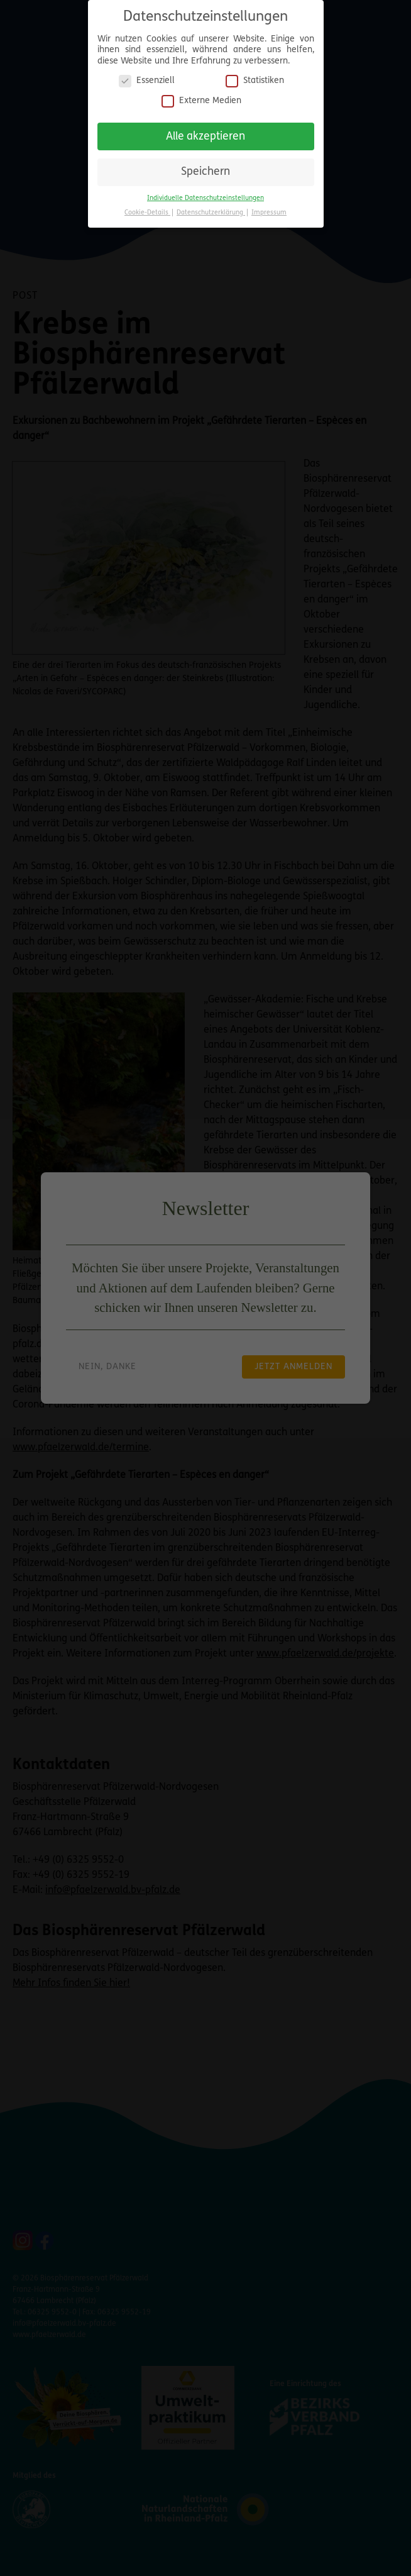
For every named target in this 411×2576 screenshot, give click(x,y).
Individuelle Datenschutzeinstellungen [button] (205, 195)
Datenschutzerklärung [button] (211, 209)
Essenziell (147, 78)
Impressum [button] (269, 209)
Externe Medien (201, 98)
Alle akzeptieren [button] (205, 133)
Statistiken (255, 78)
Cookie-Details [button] (147, 209)
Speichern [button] (205, 169)
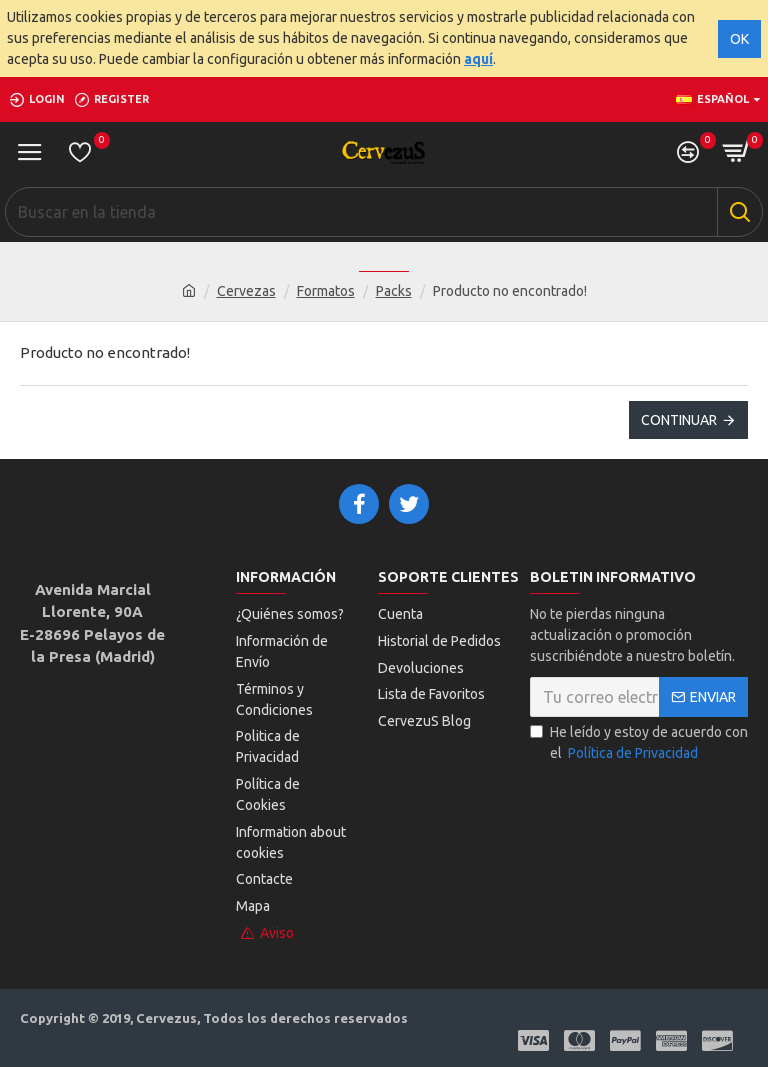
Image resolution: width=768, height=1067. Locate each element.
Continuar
- - - - - - -
**EXERCISE PROMPT:** A line qualifies when it holds the word "button"; report all qualifying lines from the records above.

**SOLUTION TO THE PROBLEM:**
Individuelle Datenschutzeinstellungen [button] (205, 195)
Datenschutzerklärung [button] (211, 209)
Impressum [button] (269, 209)
Alle akzeptieren [button] (205, 133)
Cookie-Details [button] (147, 209)
Speichern [button] (205, 169)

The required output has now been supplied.